Nor is it true that Spain has enacted bold reforms to improve economic performance. The incestuous ties between politicians, companies, and banks remain intact. Product markets are often cartelized. Public administration is overly bureaucratic and often corrupt. It is far too difficult to start and grow a business. Spain still has a two-tier labor market that excludes outsiders, not least of which is young people.
The focus of “reforms” has been on depressing wages in a misguided Germanic pursuit of “competitiveness,” instead of prioritizing measures to boost productivity and investment. But countries are not companies. While it may make sense for an individual business owner to try to minimize wage costs, for society as a whole, wages are not a cost to be minimized, but rather a benefit to be maximized — provided they are justified by productivity.
Overall, Spanish wages were not too high: They were a lower share of GDP in 2011 than at the euro’s launch in 1999, while exports continued to grow over that period. Where individual Spanish companies have been undercut by Chinese (or other foreign) competition, the solution is not to try to produce the same old products while pushing wages down to Chinese levels, but rather to invest in moving up the value chain, and make new and more sophisticated products and services for higher wages.

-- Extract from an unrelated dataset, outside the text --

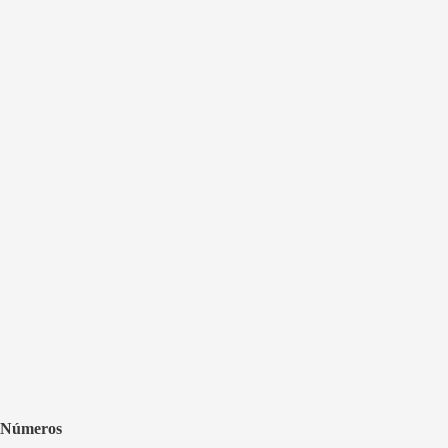
Números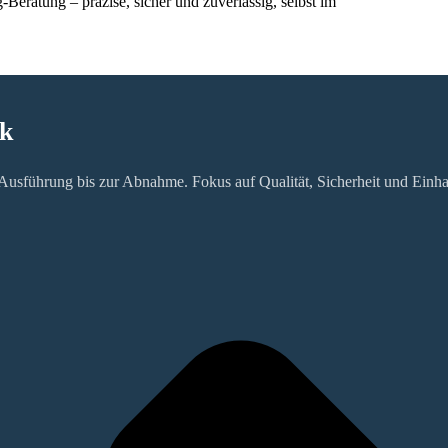
Beratung – präzise, sicher und zuverlässig, selbst im
ik
sführung bis zur Abnahme. Fokus auf Qualität, Sicherheit und Einhal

Slashing wages has also depressed demand and made Spain’s huge debts even harder to bear. In the absence of measures to boost competition in product markets, these policies have fattened companies’ margins instead of lowering prices. And since all eurozone countries have cut wages at once, it has made them dependent on exports to the rest of the world in order to grow. But the eurozone is too big, and global demand too weak, for that to generate a strong, sustained recovery.
Spain’s recent spurt of growth looks far from sustainable. Export growth has already slowed — and is now outpaced by import growth. A post-election fiscal squeeze seems likely next year. Recent growth is based primarily on households saving less and spending more, even though their wages are stagnant or falling. On current policies, the recovery seems likely either to peter out or to lead to a return to unsustainable debt-fueled consumption, ending in another crisis.
It is hardly surprising that Spanish voters want a change. And they are lucky: They have both left-wing and pro-market alternatives to establishment parties, but no far-right one. That the newcomers are inexperienced should scarcely disqualify them. The old guard has plenty of experience at running the economy into the ground while lining their pockets.
Spain needs a government that is committed to rooting out political corruption and enacting constructive economic reforms. The economic priority should be mortgage-law reform and a comprehensive restructuring of legacy debts, with fiscal consolidation delayed until household debts have fallen to a sustainable level. Losses for banks should fall on their shareholders and creditors, not taxpayers. To boost wages and jobs, the next government should lower taxes on people’s hard work and open up the labor market to young people and other outsiders. It should also promote investment and reforms to boost productivity, and hence living standards. That includes, crucially, breaking the unhealthy grip that big banks, monopolistic companies, and corrupt, incompetent officials have over the economy and politics. Spain needs open capitalism, not crony capitalism.